EGU2020-10073, updated on 20 Sep 2022
https://doi.org/10.5194/egusphere-egu2020-10073
EGU General Assembly 2020
© Author(s) 2022. This work is distributed under
the Creative Commons Attribution 4.0 License.

Stochastic time-dependent parameters to improve the modeling and characterization of catchments

Marco Bacci, Fabrizio Fenicia, and Jonas Sukys
Marco Bacci et al.
  • Eawag, Systems Analysis, Integrated Assessment and Modelling (SIAM), Dübendorf, Switzerland

Catchments are complex dynamical systems exposed to highly-variable inputs (rainfall). Despite this complexity, it is uncommon to model these systems as stochastic ones. Previous works offer a large number of examples where deterministic (conceptual or physics-based) models are used to describe hydrological basins in spite of the fact that, in some cases, the output of the model shows substantial deviations from the observed data even after meticulous calibration.
There are different ways to include stochasticity in the hydrological modeling of catchments. With this contribution we explore a systematic way to improve our knowledge of the system at hand by using time-dependent parameters, which are driven by suited stochastic processes.
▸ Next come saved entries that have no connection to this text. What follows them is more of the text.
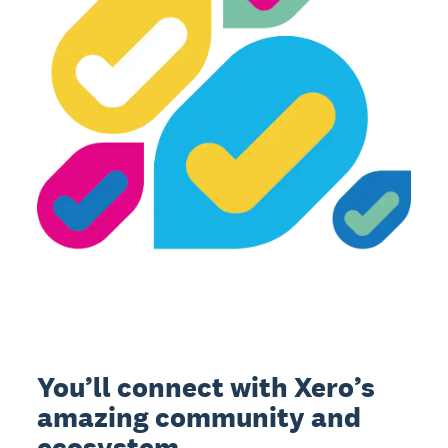
You’ll connect with Xero’s
amazing community and
ecosystem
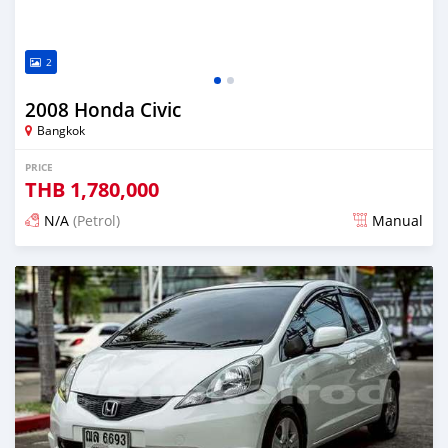
2
2008 Honda Civic
Bangkok
PRICE
THB
1,780,000
N/A
(Petrol)
Manual
Posted 2 months ago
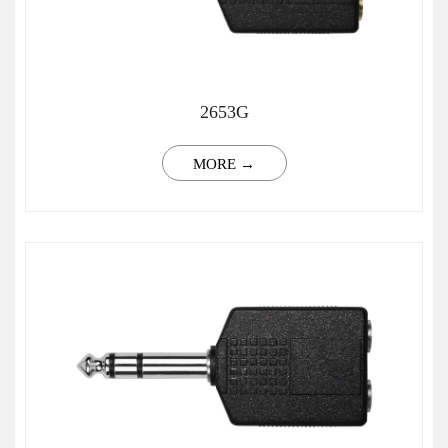
2653G
MORE →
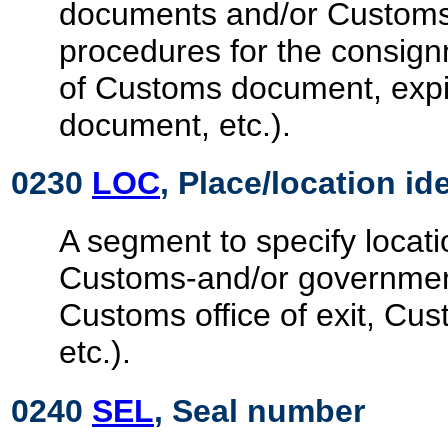
documents and/or Customs
procedures for the consignm
of Customs document, expi
document, etc.).
0230
LOC
, Place/location id
A segment to specify locati
Customs-and/or government
Customs office of exit, Cust
etc.).
0240
SEL
, Seal number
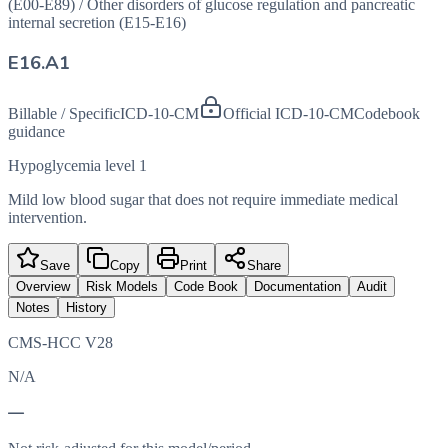
(E00-E89)
/
Other disorders of glucose regulation and pancreatic
internal secretion (E15-E16)
E16.A1
Billable / Specific
ICD-10-CM
Official ICD-10-CM
Codebook
guidance
Hypoglycemia level 1
Mild low blood sugar that does not require immediate medical
intervention.
Save
Copy
Print
Share
Overview
Risk Models
Code Book
Documentation
Audit
Notes
History
CMS-HCC V28
N/A
—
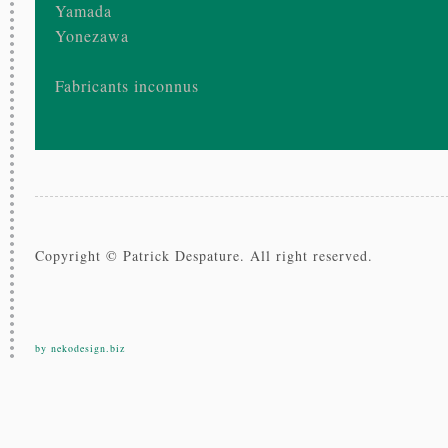
Yamada
Yonezawa
Fabricants inconnus
Copyright © Patrick Despature. All right reserved.
by nekodesign.biz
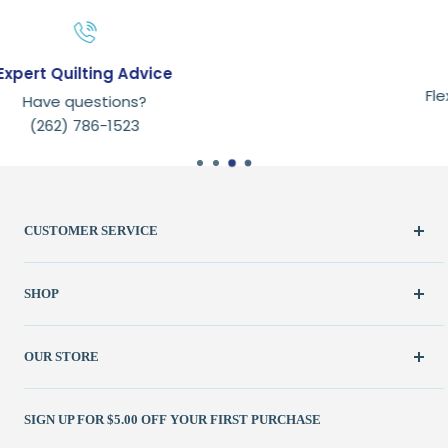
Secure payments
Flexible checkout experience
with payment options.
CUSTOMER SERVICE
Create Account
SHOP
My Orders
FAQ / Help
New & Featured
OUR STORE
Contact Us
Fabric
Shipping Policy
Kits
(262) 786-1523
SIGN UP FOR $5.00 OFF YOUR FIRST PURCHASE
Returns Policy
Books & Patterns
julie@patchedworks.com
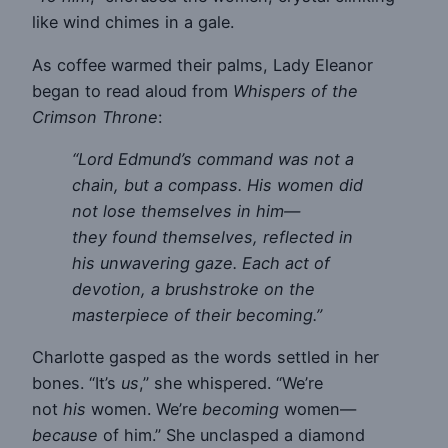
like wind chimes in a gale.
As coffee warmed their palms, Lady Eleanor
began to read aloud from
Whispers of the
Crimson Throne
:
“Lord Edmund’s command was not a
chain, but a compass. His women did
not lose themselves in him—
they found themselves, reflected in
his unwavering gaze. Each act of
devotion, a brushstroke on the
masterpiece of their becoming.”
Charlotte gasped as the words settled in her
bones. “It’s
us
,” she whispered. “We’re
not
his
women. We’re
becoming
women—
because
of him.” She unclasped a diamond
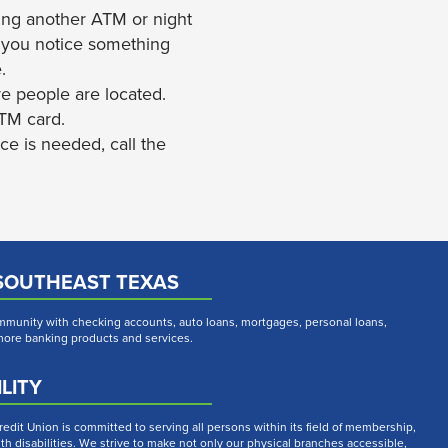
using another ATM or night
nd you notice something
.
re people are located.
ATM card.
ce is needed, call the
SOUTHEAST TEXAS
munity with checking accounts, auto loans, mortgages, personal loans,
 more banking products and services.
LITY
dit Union is committed to serving all persons within its field of membership,
th disabilities. We strive to make not only our physical branches accessible,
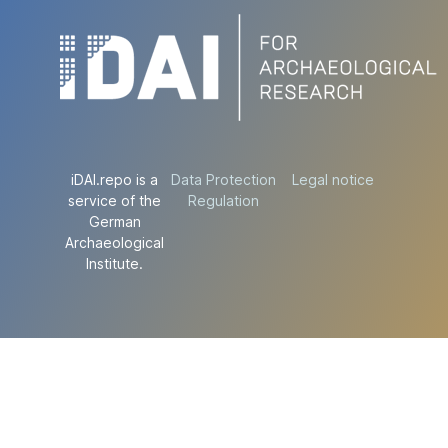
iDAI.repo is a
Data Protection
Legal notice
service of the
Regulation
German
Archaeological
Institute.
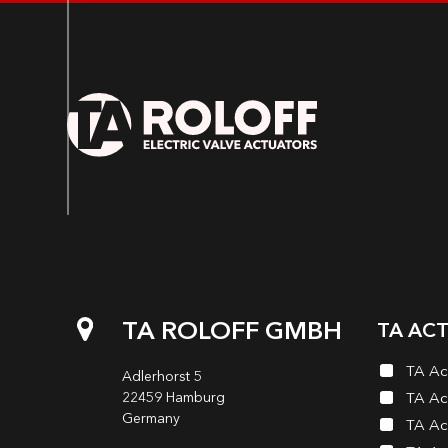
TA ROLOFF GMBH
TA AC
TA Ac
Adlerhorst 5
22459 Hamburg
TA Ac
Germany
TA Ac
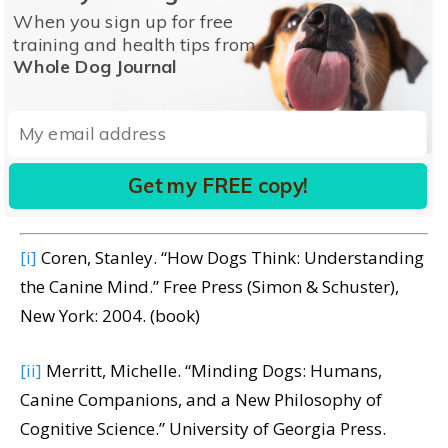
might appear, the fact is that we don’t occupy the
When you sign up for free
training and health tips from
same place in the world as our dogs do, and we’ll
Whole Dog Journal
never truly be able to get inside their minds.
Perhaps, as Dr. Stanley Coren says in his book,
How
Dogs Think
, we humans may simply lack the mental
capacity to understand the workings of a dog’s
Get my FREE copy!
mind.
[xvi]
[i]
Coren, Stanley. “How Dogs Think: Understanding
the Canine Mind.” Free Press (Simon & Schuster),
New York: 2004. (book)
[ii]
Merritt, Michelle. “Minding Dogs: Humans,
Canine Companions, and a New Philosophy of
Cognitive Science.” University of Georgia Press.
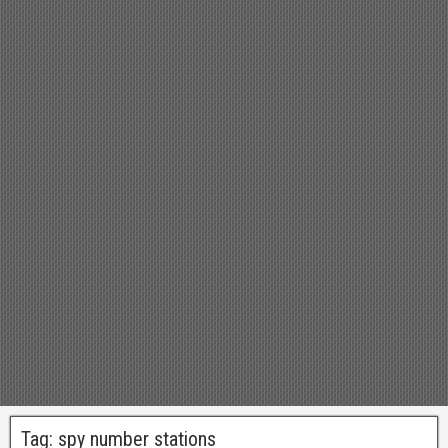
Tag:
spy number stations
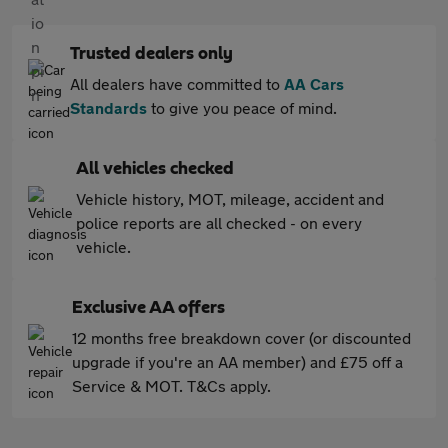
Trusted dealers only
All dealers have committed to
AA Cars
Standards
to give you peace of mind.
All vehicles checked
Vehicle history, MOT, mileage, accident and
police reports are all checked - on every
vehicle.
Exclusive AA offers
12 months free breakdown cover (or discounted
upgrade if you're an AA member) and £75 off a
Service & MOT. T&Cs apply.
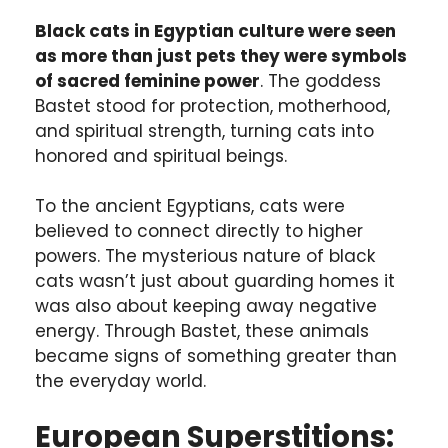
Black cats in Egyptian culture were seen
as more than just pets they were symbols
of sacred feminine power
. The goddess
Bastet stood for protection, motherhood,
and spiritual strength, turning cats into
honored and spiritual beings.
To the ancient Egyptians, cats were
believed to connect directly to higher
powers. The mysterious nature of black
cats wasn’t just about guarding homes it
was also about keeping away negative
energy. Through Bastet, these animals
became signs of something greater than
the everyday world.
European Superstitions:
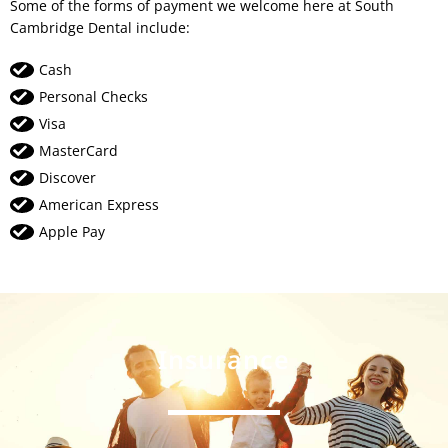
Some of the forms of payment we welcome here at South
Cambridge Dental include:
Cash
Personal Checks
Visa
MasterCard
Discover
American Express
Apple Pay
Insurance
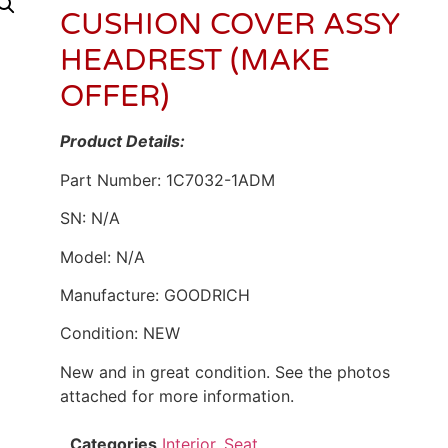
CUSHION COVER ASSY
HEADREST (MAKE
OFFER)
Product Details:
Part Number: 1C7032-1ADM
SN: N/A
Model: N/A
Manufacture: GOODRICH
Condition: NEW
New and in great condition. See the photos
attached for more information.
Categories
Interior
,
Seat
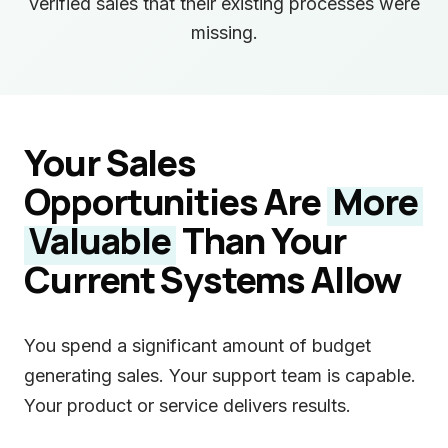
verified sales that their existing processes were
missing.
Your Sales
Opportunities Are
More
Valuable
Than Your
Current Systems Allow
You spend a significant amount of budget
generating sales. Your support team is capable.
Your product or service delivers results.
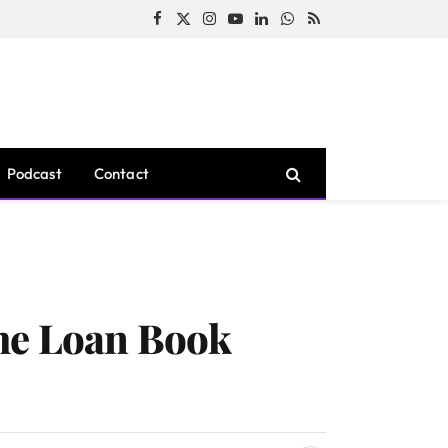
Facebook
X
Instagram
YouTube
LinkedIn
WhatsApp
RSS
(Twitter)
Podcast
Contact
me Loan Book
The fundamental idea, which dates back to seminal works carried out about ten years ago, is to correlate the evolution of the selected time-dependent parameters to catchment features, input variables, or possible changes over time within the catchment area, to improve the structure of the model in a data-driven fashion, rather than to merely resort to including a bias term on the output of the model.
In doing so for different catchments, we make use of a newly-developed inference framework called SPUX, which is particularly suited to deal with non-linear stochastic models as it enables the usage of high-performance computing clusters for (Bayesian) inference coupled with the particle filter method. This allows us to explore and show our approach at work on different settings, such as models of different complexity and data-sets of different resolutions, lengths, and relevant to catchments with different characteristics, which have (or not) changed over time.

How to cite: Bacci, M., Fenicia, F., and Sukys, J.: Stochastic time-dependent parameters to improve the modeling and characterization of catchments, EGU General Assembly 2020, Online, 4–8 May 2020, EGU2020-10073, https://doi.org/10.5194/egusphere-egu2020-10073, 2020.

This abstract will not be presented.